▶ **Exercise requirements**
Your copy should start at the line with "다른 환자분 이야기를 하자면요" and end at the line with "Reverbchile Marketplace Copyright© 2024 ▲" in the data below. Transcribe only those lines, exactly, pictures excluded.

▶ **Data extracts**
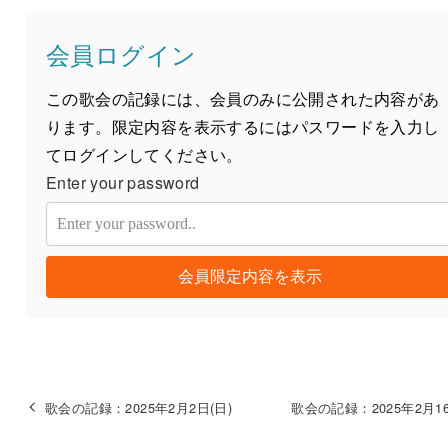
会員ログイン
この歌会の記録には、会員のみに公開された内容があ
ります。限定内容を表示するにはパスワードを入力し
てログインしてください。
Enter your password
会員限定内容を表示
歌会の記録：2025年2月2日(日)
歌会の記録：2025年2月16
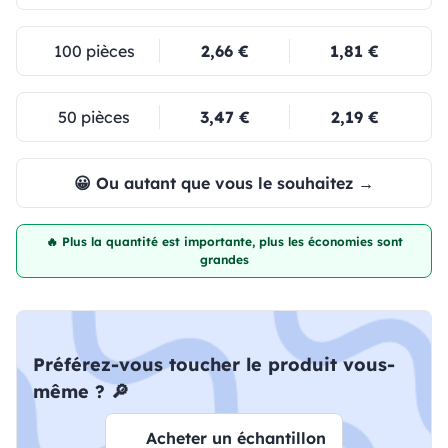
100 pièces
2,66 €
1,81 €
50 pièces
3,47 €
2,19 €
😀 Ou autant que vous le souhaitez →
🔥 Plus la quantité est importante, plus les économies sont
grandes
Préférez-vous toucher le produit vous-
même ? 🔎
Acheter un échantillon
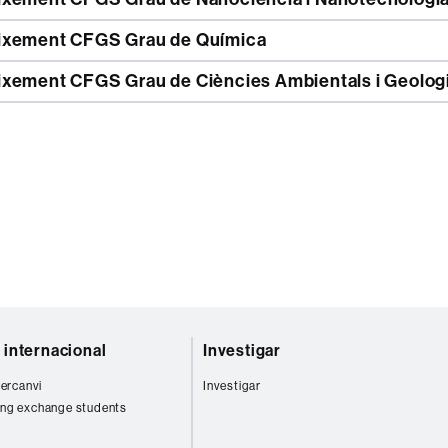
xement CFGS Grau de Química
xement CFGS Grau de Ciències Ambientals i Geolog
t internacional
Investigar
tercanvi
Investigar
ng exchange students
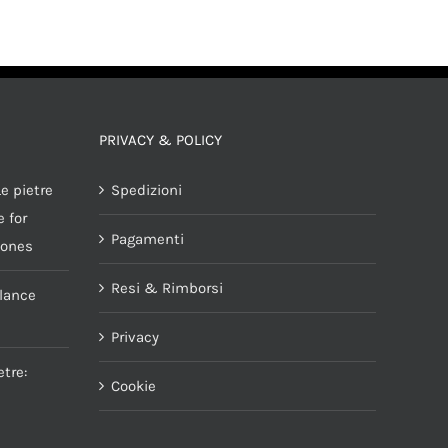
AGGIUNGI AL CARRELLO
/
DETTAGLI
PRIVACY & POLICY
e pietre
Spedizioni
 for
Pagamenti
tones
Resi & Rimborsi
alance
Privacy
tre:
Cookie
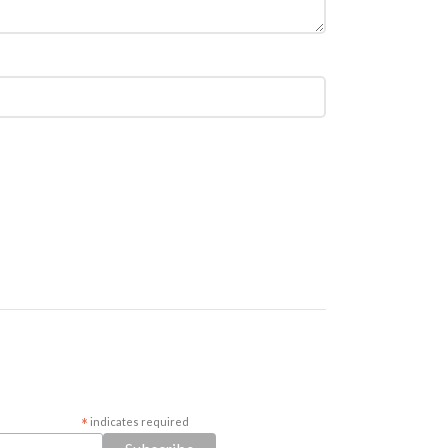
*
indicates required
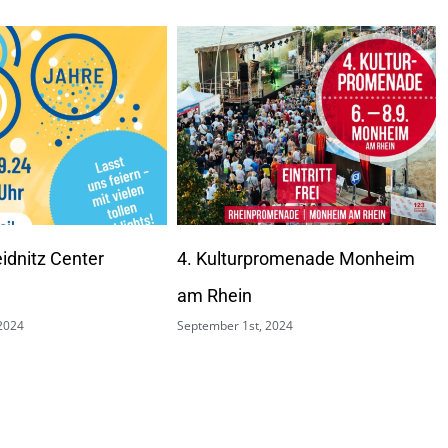
romenade Monheim
Tourneeauftakt 2024
April 3rd, 2024
2024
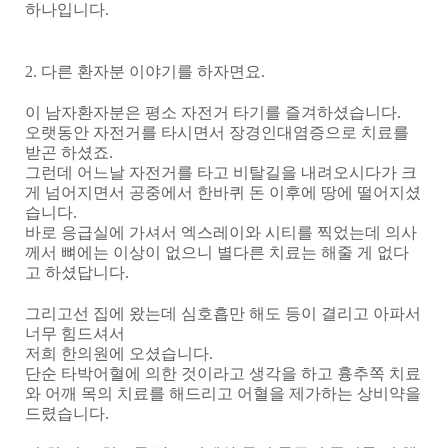
하나입니다
.
2.
다른 환자분 이야기를 하자면요
.
이 남자환자분은 평소 자전거 타기를 즐겨하셨습니다
.
오랫동안 자전거를 타시면서 장경인대염증으로 치료를
받곤 하셨죠
.
그런데 어느날 자전거를 타고 비탈길을 내려오시다가 크
게 넘어지면서 공중에서 한바퀴 돈 이후에 땅에 떨어지셨
습니다
.
바로 응급실에 가셔서 엑스레이와 시티를 찍었는데 의사
께서 뼈에는 이상이 없으니 별다른 치료는 해줄 게 없다
고 하셨답니다
.
그리고선 집에 왔는데 심호흡만 해도 등이 결리고 아파서
너무 힘드셔서
저희 한의원에 오셨습니다
.
단순 타박어혈에 의한 것이라고 생각을 하고 흉추쪽 치료
와 어깨 목의 치료를 해드리고 어혈을 제가하는 상비약을
드렸습니다
.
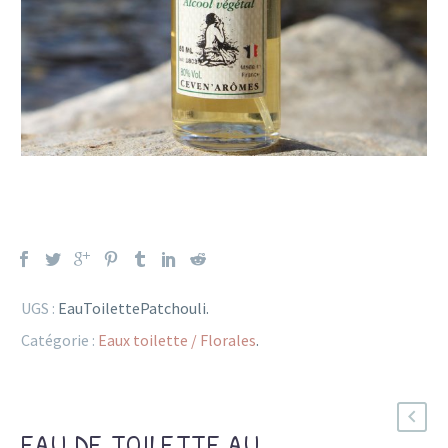
UGS :
EauToilettePatchouli
.
Catégorie :
Eaux toilette / Florales
.
EAU DE TOILETTE AU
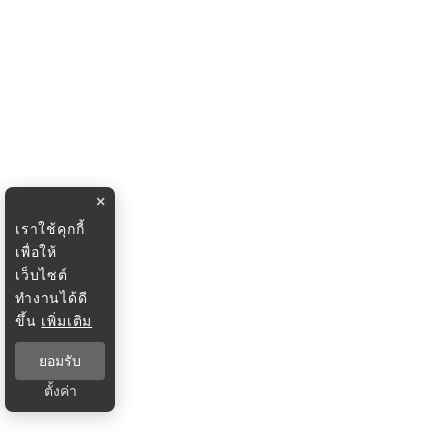
×
เราใช้คุกกี้
เพื่อให้
เว็บไซต์
ทำงานได้ดี
ขึ้น
เพิ่มเติม
ยอมรับ
ตั้งค่า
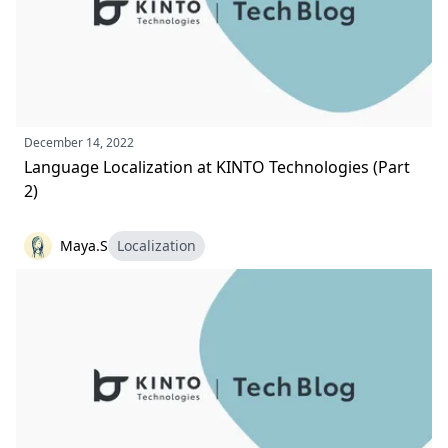
December 14, 2022
Language Localization at KINTO Technologies (Part
2)
Maya.S
Localization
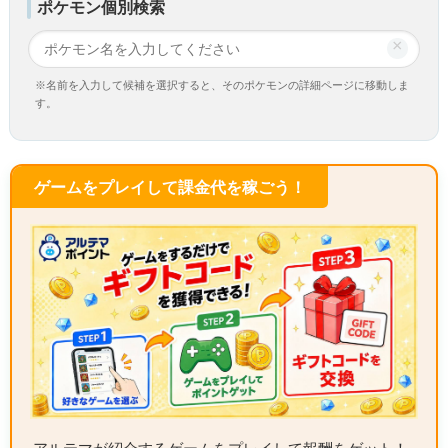
ポケモン個別検索
×
※名前を入力して候補を選択すると、そのポケモンの詳細ページに移動しま
す。
ゲームをプレイして課金代を稼ごう！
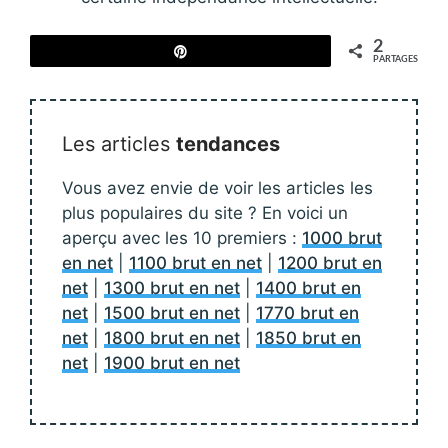
2
Épingle
PARTAGES
Les articles
tendances
Vous avez envie de voir les articles les
plus populaires du site ? En voici un
aperçu avec les 10 premiers :
1000 brut
en net
|
1100 brut en net
|
1200 brut en
net
|
1300 brut en net
|
1400 brut en
net
|
1500 brut en net
|
1770 brut en
net
|
1800 brut en net
|
1850 brut en
net
|
1900 brut en net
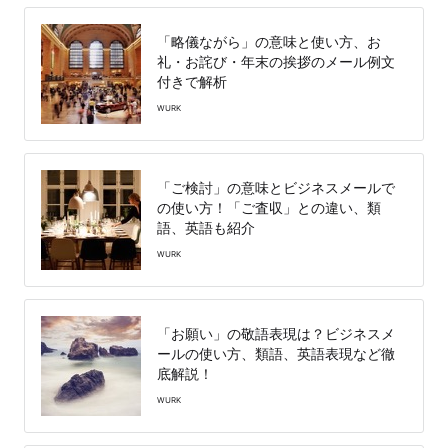
「略儀ながら」の意味と使い方、お
礼・お詫び・年末の挨拶のメール例文
付きで解析
WURK
「ご検討」の意味とビジネスメールで
の使い方！「ご査収」との違い、類
語、英語も紹介
WURK
「お願い」の敬語表現は？ビジネスメ
ールの使い方、類語、英語表現など徹
底解説！
WURK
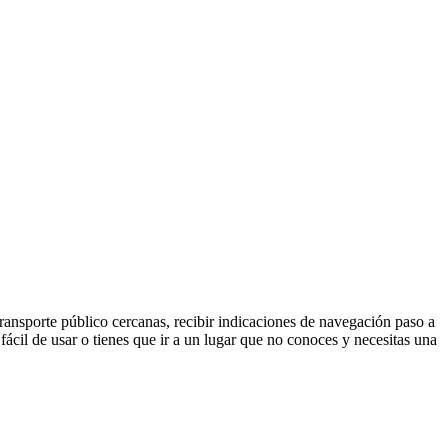
transporte público cercanas, recibir indicaciones de navegación paso a
 fácil de usar o tienes que ir a un lugar que no conoces y necesitas una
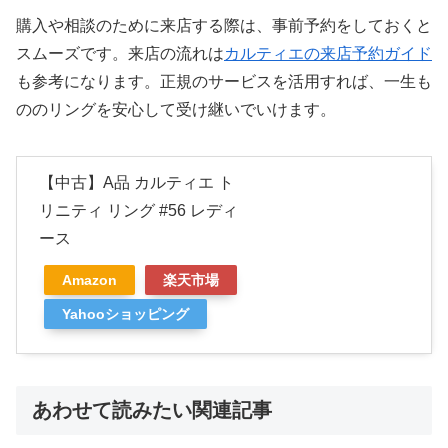
購入や相談のために来店する際は、事前予約をしておくと
スムーズです。来店の流れは
カルティエの来店予約ガイド
も参考になります。正規のサービスを活用すれば、一生も
ののリングを安心して受け継いでいけます。
【中古】A品 カルティエ ト
リニティ リング #56 レディ
ース
Amazon
楽天市場
Yahooショッピング
あわせて読みたい関連記事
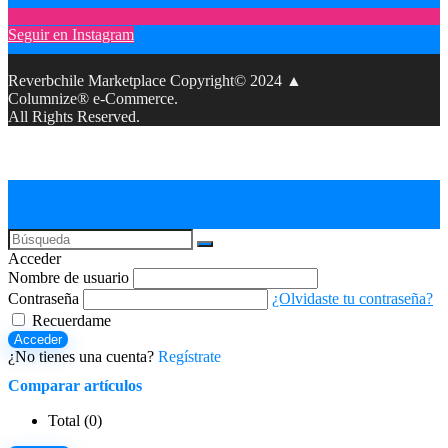
Seguir en Instagram
Reverbchile Marketplace Copyright© 2024 ▲
Columnize® e-Commerce.
All Rights Reserved.
Acceder
Nombre de usuario
Contraseña
¿Olvidaste tu contraseña?
Recuerdame
Acceder
¿No tienes una cuenta?
Regístrate
Comparar artículos
Total (
0
)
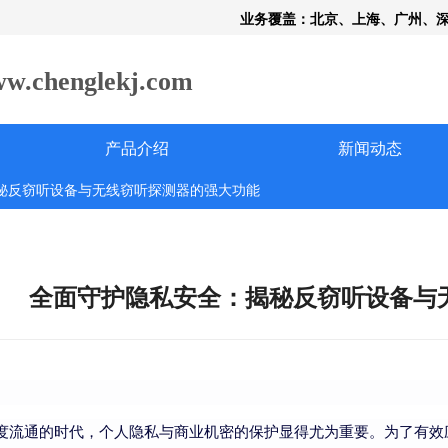
业务覆盖：北京、上海、广州、
henglekj.com
产品介绍
新闻动态
秘反窃听设备与无线窃听探测器的强大功能
全面守护隐私安全：揭秘反窃听设备与
度流通的时代，个人隐私与商业机密的保护显得尤为重要。为了有效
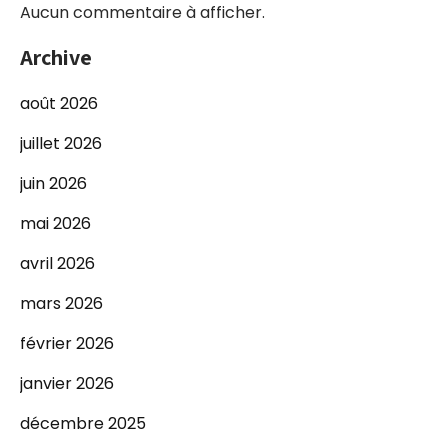
Aucun commentaire à afficher.
Archive
août 2026
juillet 2026
juin 2026
mai 2026
avril 2026
mars 2026
février 2026
janvier 2026
décembre 2025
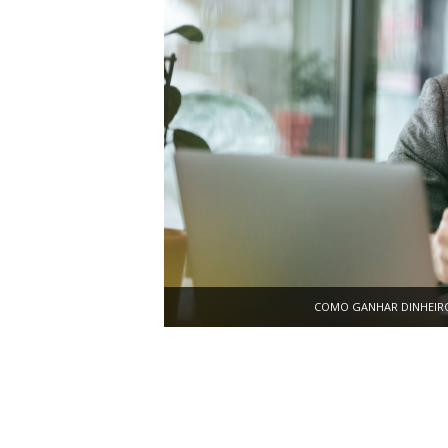
COMO GANHAR DINHEIRO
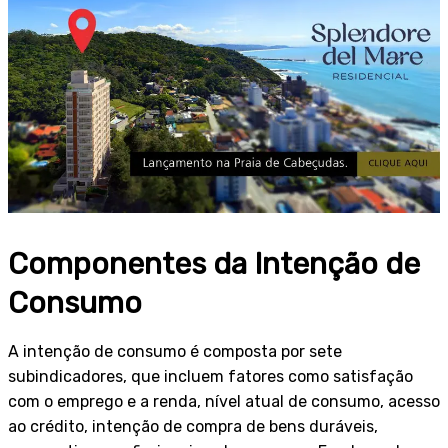
Componentes da Intenção de
Consumo
A intenção de consumo é composta por sete
subindicadores, que incluem fatores como satisfação
com o emprego e a renda, nível atual de consumo, acesso
ao crédito, intenção de compra de bens duráveis,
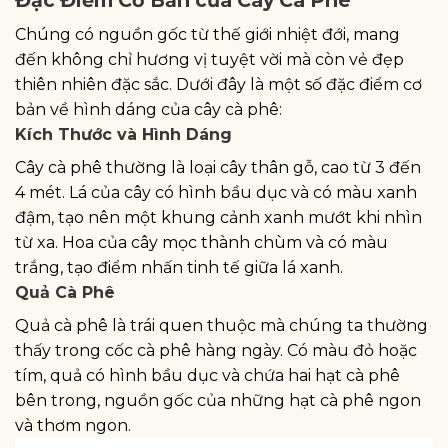
Đặc Điểm Cơ Bản của Cây Cà Phê
Chúng có nguồn gốc từ thế giới nhiệt đới, mang
đến không chỉ hương vị tuyệt vời mà còn vẻ đẹp
thiên nhiên đặc sắc. Dưới đây là một số đặc điểm cơ
bản về hình dáng của cây cà phê:
Kích Thước và Hình Dáng
Cây cà phê thường là loại cây thân gỗ, cao từ 3 đến
4 mét. Lá của cây có hình bầu dục và có màu xanh
đậm, tạo nên một khung cảnh xanh mướt khi nhìn
từ xa. Hoa của cây mọc thành chùm và có màu
trắng, tạo điểm nhấn tinh tế giữa lá xanh.
Quả Cà Phê
Quả cà phê là trái quen thuộc mà chúng ta thường
thấy trong cốc cà phê hàng ngày. Có màu đỏ hoặc
tím, quả có hình bầu dục và chứa hai hạt cà phê
bên trong, nguồn gốc của những hạt cà phê ngon
và thơm ngon.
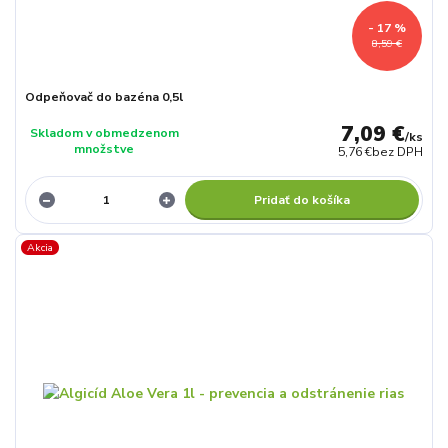
- 17 %
8,59 €
Odpeňovač do bazéna 0,5l
7,09 €
Skladom v obmedzenom
/
ks
množstve
5,76 €
bez DPH
Pridať do košíka
Akcia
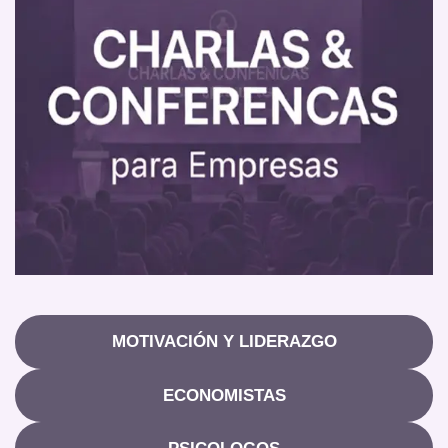
MOTIVACIÓN Y LIDERAZGO
ECONOMISTAS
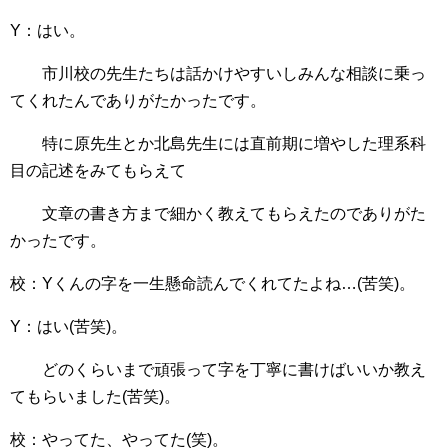
Y：はい。
市川校の先生たちは話かけやすいしみんな相談に乗っ
てくれたんでありがたかったです。
特に原先生とか北島先生には直前期に増やした理系科
目の記述をみてもらえて
文章の書き方まで細かく教えてもらえたのでありがた
かったです。
校：Yくんの字を一生懸命読んでくれてたよね…(苦笑)。
Y：はい(苦笑)。
どのくらいまで頑張って字を丁寧に書けばいいか教え
てもらいました(苦笑)。
校：やってた、やってた(笑)。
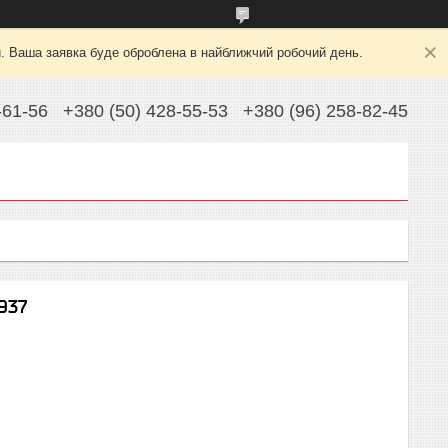
й. Ваша заявка буде оброблена в найближчий робочий день.
-61-56
+380 (50) 428-55-53
+380 (96) 258-82-45
937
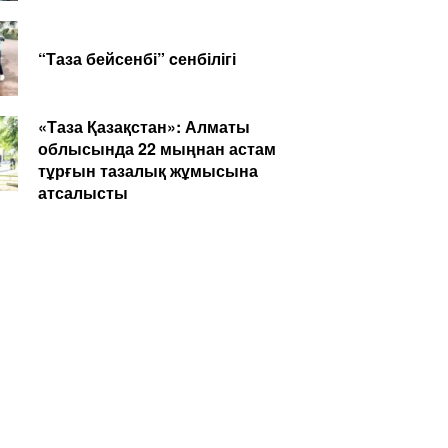
“Таза бейсенбі” cенбілігі
«Таза Қазақстан»: Алматы
облысында 22 мыңнан астам
тұрғын тазалық жұмысына
атсалысты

▶ **Answer space**
다른 환자분 이야기를 하자면요
.
이 남자환자분은 평소 자전거 타기를 즐겨하셨습니다
.
오랫동안 자전거를 타시면서 장경인대염증으로 치료를
받곤 하셨죠
.
그런데 어느날 자전거를 타고 비탈길을 내려오시다가 크
게 넘어지면서 공중에서 한바퀴 돈 이후에 땅에 떨어지셨
습니다
.
바로 응급실에 가셔서 엑스레이와 시티를 찍었는데 의사
께서 뼈에는 이상이 없으니 별다른 치료는 해줄 게 없다
고 하셨답니다
.
그리고선 집에 왔는데 심호흡만 해도 등이 결리고 아파서
너무 힘드셔서
저희 한의원에 오셨습니다
.
단순 타박어혈에 의한 것이라고 생각을 하고 흉추쪽 치료
와 어깨 목의 치료를 해드리고 어혈을 제가하는 상비약을
드렸습니다
.
UGS :
EauToilettePatchouli
.
Catégorie :
Eaux toilette / Florales
.
EAU DE TOILETTE AU
×
เราใช้คุกกี้
เพื่อให้
เว็บไซต์
ทำงานได้ดี
ขึ้น
เพิ่มเติม
ยอมรับ
ตั้งค่า
December 14, 2022
Language Localization at KINTO Technologies (Part
2)
Maya.S
Localization
ポケモン個別検索
×
※名前を入力して候補を選択すると、そのポケモンの詳細ページに移動しま
す。
ゲームをプレイして課金代を稼ごう！
2
Épingle
PARTAGES
Les articles
tendances
Vous avez envie de voir les articles les
plus populaires du site ? En voici un
aperçu avec les 10 premiers :
1000 brut
en net
|
1100 brut en net
|
1200 brut en
net
|
1300 brut en net
|
1400 brut en
net
|
1500 brut en net
|
1770 brut en
net
|
1800 brut en net
|
1850 brut en
net
|
1900 brut en net
「略儀ながら」の意味と使い方、お
礼・お詫び・年末の挨拶のメール例文
付きで解析
WURK
「ご検討」の意味とビジネスメールで
の使い方！「ご査収」との違い、類
語、英語も紹介
WURK
「お願い」の敬語表現は？ビジネスメ
ールの使い方、類語、英語表現など徹
底解説！
WURK
transporte público cercanas, recibir indicaciones de navegación paso a
 fácil de usar o tienes que ir a un lugar que no conoces y necesitas una
購入や相談のために来店する際は、事前予約をしておくと
スムーズです。来店の流れは
カルティエの来店予約ガイド
も参考になります。正規のサービスを活用すれば、一生も
ののリングを安心して受け継いでいけます。
【中古】A品 カルティエ ト
リニティ リング #56 レディ
ース
Amazon
楽天市場
Yahooショッピング
あわせて読みたい関連記事
Seguir en Instagram
Reverbchile Marketplace Copyright© 2024 ▲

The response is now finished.